-- Excerpted records follows --

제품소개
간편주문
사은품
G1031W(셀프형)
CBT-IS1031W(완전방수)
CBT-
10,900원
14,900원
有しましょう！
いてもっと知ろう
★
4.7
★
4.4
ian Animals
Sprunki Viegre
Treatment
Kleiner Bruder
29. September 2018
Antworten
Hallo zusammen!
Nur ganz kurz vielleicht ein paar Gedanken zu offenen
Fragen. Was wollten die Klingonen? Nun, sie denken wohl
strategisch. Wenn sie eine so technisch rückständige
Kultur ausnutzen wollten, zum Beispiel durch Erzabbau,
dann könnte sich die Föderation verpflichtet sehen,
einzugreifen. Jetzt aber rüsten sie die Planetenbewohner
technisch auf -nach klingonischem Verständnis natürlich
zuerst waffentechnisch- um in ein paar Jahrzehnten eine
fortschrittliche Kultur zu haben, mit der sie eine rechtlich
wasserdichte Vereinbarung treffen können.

-- Excerpted records concluded --
-- Excerpted records follows --

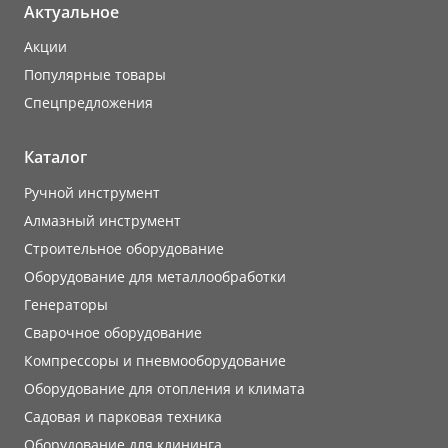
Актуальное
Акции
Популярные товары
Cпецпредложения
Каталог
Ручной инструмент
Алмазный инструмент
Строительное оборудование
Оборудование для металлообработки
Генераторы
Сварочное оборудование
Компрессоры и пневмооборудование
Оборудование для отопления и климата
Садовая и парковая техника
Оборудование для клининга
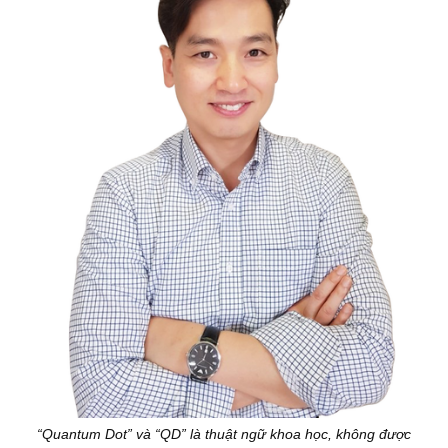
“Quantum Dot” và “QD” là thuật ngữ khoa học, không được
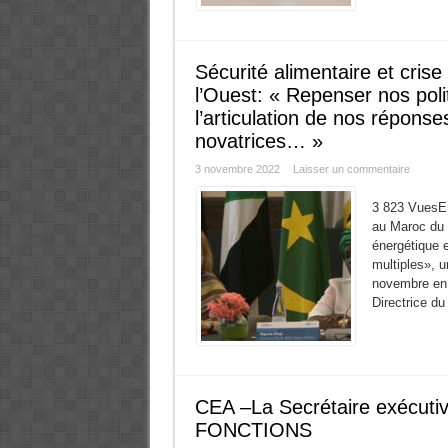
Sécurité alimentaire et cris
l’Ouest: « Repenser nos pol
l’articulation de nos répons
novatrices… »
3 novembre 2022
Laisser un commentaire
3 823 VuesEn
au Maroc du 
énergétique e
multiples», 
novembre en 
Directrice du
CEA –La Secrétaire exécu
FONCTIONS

-- Excerpted records concluded --

Directions. Collect the lines of the data that carry the word "Kultur".

Written solution.
Kultur ausnutzen wollten, zum Beispiel durch Erzabbau,
fortschrittliche Kultur zu haben, mit der sie eine rechtlich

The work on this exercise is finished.